Ozone gibt Nasenpatentnutzung frei

Eine ganze Ausgabe zur Haifischnase // Quelle: voler.info
Ozone besitzt ein Patent auf eine besondere Ausformung des Gleitschirmprofils, der sogenannten Haifischnase (shark nose). Mittlerweile setzen allerdings auch andere Gleitschirmkonstrukteure auf dieses Designfeature. Mehr oder weniger ausgeprägt ist es z.B. bei Schirmen von Niviuk, Tripleseven, Nova, Nervures und Gin zu finden. Und da die Haifischnase einem Gleitschirm tatsächlich eine höhere Stabilität bei einer größeren Spanne von Anstellwinkeln verleiht, dürfte die Liste der "Anhänger" sicher bald noch länger werden.

Angesichts dieser Entwicklung gab es eine spannende Frage: Wie wird Ozone mit seinen Patentrechten umgehen? Werden die Franzosen künftig von ihren Konkurrenten Lizenzgebühren verlangen? Sollte es gar Patentklagen geben, an denen sich die Firmen gegenseitig aufreiben?

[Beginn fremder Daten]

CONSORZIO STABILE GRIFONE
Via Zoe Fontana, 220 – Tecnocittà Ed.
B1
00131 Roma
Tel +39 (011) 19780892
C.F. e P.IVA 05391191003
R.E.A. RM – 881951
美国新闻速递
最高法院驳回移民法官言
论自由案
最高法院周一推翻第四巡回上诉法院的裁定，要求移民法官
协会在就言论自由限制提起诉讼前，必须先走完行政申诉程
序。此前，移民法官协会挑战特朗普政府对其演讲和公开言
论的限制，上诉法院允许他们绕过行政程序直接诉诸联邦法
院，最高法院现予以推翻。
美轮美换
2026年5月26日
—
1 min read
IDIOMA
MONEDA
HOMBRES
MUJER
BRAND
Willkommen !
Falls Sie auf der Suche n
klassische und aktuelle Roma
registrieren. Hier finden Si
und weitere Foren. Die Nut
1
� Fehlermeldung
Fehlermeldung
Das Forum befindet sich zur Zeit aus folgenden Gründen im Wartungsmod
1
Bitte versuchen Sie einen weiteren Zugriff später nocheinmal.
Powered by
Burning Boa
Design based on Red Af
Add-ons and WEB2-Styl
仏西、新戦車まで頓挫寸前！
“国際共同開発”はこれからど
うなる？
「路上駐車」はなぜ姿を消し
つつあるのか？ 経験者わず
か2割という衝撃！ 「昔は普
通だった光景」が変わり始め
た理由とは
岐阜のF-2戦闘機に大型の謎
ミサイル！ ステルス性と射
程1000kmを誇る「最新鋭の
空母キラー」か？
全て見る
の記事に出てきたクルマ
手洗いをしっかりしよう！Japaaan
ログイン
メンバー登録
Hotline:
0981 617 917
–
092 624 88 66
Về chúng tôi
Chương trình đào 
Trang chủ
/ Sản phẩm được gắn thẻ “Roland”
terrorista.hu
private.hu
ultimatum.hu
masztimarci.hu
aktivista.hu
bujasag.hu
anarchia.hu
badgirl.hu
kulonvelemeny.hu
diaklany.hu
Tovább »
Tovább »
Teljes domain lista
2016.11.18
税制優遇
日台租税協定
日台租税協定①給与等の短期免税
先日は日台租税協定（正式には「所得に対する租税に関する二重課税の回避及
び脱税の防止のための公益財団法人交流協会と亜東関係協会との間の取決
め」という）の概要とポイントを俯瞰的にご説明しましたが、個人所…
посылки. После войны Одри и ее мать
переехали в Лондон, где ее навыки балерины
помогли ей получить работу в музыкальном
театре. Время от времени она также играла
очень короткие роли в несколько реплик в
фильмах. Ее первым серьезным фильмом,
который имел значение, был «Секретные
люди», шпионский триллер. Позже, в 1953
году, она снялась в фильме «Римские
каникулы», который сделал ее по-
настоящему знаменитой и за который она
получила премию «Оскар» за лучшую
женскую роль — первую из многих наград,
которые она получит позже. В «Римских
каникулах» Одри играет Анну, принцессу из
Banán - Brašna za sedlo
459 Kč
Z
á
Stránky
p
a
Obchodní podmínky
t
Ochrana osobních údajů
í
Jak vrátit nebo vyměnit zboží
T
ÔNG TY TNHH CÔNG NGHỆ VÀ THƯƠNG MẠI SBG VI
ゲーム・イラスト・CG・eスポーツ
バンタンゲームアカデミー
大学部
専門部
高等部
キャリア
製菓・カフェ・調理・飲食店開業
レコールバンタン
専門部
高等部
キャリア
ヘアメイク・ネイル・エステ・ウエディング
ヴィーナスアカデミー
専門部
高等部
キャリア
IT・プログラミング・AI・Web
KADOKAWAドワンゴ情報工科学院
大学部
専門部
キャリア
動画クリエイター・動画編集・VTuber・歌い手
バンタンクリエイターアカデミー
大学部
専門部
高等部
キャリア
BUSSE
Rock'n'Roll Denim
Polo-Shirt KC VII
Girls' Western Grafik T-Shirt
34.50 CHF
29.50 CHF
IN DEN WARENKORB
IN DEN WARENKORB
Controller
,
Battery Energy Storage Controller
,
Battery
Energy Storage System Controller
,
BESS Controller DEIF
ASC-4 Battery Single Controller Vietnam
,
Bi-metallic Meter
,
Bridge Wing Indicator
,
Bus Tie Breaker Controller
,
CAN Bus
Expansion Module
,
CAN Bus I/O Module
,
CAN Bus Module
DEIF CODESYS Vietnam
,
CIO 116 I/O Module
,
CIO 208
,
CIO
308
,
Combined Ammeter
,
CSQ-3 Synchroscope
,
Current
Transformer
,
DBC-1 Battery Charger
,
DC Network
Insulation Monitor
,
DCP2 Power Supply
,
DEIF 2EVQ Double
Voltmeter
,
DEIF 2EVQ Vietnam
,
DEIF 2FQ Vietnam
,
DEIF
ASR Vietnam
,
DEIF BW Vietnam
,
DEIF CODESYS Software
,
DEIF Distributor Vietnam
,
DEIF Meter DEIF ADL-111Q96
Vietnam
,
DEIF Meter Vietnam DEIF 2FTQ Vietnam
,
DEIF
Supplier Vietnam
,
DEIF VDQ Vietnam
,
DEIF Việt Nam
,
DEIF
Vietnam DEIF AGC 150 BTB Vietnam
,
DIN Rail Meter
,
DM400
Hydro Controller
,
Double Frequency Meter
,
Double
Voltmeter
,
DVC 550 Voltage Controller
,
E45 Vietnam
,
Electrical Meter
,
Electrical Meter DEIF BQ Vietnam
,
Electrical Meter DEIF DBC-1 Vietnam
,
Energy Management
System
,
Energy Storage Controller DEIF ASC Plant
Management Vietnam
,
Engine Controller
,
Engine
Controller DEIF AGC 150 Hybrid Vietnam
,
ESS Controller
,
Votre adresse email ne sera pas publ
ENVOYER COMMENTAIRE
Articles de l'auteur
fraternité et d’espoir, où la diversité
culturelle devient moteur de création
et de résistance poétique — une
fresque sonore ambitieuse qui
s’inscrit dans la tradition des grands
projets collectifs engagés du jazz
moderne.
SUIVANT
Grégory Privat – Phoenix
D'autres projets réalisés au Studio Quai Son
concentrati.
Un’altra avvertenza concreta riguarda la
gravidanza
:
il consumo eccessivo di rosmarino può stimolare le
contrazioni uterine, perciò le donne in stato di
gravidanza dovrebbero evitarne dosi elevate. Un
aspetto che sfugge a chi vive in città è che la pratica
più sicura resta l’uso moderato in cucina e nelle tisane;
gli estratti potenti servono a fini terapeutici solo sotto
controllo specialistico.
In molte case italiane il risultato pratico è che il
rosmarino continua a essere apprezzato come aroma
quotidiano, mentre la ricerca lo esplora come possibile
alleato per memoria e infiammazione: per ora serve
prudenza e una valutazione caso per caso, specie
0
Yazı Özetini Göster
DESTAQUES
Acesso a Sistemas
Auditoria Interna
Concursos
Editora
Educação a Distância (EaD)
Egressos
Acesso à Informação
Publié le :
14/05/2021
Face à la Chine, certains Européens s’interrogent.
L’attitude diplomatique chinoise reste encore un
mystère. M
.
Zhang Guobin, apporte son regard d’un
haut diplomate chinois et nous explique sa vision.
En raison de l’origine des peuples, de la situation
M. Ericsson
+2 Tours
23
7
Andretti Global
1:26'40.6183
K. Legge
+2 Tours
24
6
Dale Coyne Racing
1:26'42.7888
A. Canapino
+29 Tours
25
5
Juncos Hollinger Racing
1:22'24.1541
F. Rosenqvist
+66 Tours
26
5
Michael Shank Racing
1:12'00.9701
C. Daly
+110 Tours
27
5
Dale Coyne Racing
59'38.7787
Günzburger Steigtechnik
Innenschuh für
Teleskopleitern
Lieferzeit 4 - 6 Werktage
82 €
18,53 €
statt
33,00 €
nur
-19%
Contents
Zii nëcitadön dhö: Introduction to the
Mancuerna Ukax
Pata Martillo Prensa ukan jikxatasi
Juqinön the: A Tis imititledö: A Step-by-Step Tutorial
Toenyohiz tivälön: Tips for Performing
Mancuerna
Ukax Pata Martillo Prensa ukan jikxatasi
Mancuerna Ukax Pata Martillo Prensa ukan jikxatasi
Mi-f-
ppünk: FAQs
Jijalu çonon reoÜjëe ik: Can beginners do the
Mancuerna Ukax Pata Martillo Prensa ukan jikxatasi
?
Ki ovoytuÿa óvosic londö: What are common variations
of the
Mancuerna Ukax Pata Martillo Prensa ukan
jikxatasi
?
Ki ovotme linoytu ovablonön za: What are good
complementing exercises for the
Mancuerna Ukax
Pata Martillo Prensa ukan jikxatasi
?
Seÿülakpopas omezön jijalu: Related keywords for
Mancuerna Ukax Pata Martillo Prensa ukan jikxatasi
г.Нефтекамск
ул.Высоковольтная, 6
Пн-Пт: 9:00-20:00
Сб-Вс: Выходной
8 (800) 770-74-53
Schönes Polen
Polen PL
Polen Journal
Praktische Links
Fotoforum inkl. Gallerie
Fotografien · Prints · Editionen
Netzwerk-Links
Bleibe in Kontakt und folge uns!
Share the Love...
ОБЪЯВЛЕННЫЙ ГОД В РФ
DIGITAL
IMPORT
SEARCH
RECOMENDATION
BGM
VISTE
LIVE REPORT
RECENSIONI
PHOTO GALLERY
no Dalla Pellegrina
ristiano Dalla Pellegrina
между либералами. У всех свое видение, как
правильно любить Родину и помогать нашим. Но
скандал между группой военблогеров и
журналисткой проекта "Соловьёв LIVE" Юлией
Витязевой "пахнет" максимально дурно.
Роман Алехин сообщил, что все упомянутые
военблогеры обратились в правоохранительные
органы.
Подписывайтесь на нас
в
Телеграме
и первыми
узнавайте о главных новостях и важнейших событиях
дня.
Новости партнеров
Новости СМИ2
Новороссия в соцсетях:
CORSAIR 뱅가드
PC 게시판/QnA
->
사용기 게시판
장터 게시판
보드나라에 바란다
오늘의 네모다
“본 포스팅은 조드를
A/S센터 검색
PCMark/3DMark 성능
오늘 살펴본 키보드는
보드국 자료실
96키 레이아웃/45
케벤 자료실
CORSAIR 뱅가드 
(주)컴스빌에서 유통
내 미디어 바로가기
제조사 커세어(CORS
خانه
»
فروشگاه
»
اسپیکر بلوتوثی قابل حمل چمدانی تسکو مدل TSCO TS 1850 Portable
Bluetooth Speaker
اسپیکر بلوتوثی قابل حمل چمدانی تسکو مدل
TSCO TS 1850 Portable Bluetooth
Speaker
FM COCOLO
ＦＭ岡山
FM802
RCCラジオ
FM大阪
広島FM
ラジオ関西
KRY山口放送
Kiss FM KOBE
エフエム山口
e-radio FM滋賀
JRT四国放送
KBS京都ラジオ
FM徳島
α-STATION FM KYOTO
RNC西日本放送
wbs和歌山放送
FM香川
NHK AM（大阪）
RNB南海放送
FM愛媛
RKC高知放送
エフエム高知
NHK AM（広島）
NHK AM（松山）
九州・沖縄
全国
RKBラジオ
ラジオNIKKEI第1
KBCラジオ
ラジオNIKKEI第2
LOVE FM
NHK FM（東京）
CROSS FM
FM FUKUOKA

Die Antwort heißt: Nein. In der neuesten Ausgabe des französischen Online-Gleitschirmmagazins Voler.info gibt der Ozone-Konstrukteur Fred Pieri im Namen des gesamten Teams nicht nur einen tiefen erklärenden Einblick in die aerodynamischen Hintergründe und Vorteile der Haifischnase, sondern stellt auch klar: Ozone stellt die Nutzung der Patentrechte kostenfrei, verlangt nur im Gegenzug, dass andere Firmen ein kleines Logo in ihren Schirmmodellen anbringen, die sie mit einer Haifischnase ausstatten. "Wir sind einfach nur stolz auf diese Innovation und auch besonders stolz, damit zur Entwicklung unseres Sports beizutragen", schreibt Pieri. Es sei nie geplant gewesen, Lizenzgebühren zu verlangen oder irgendwelche juristischen Schritte einzuleiten.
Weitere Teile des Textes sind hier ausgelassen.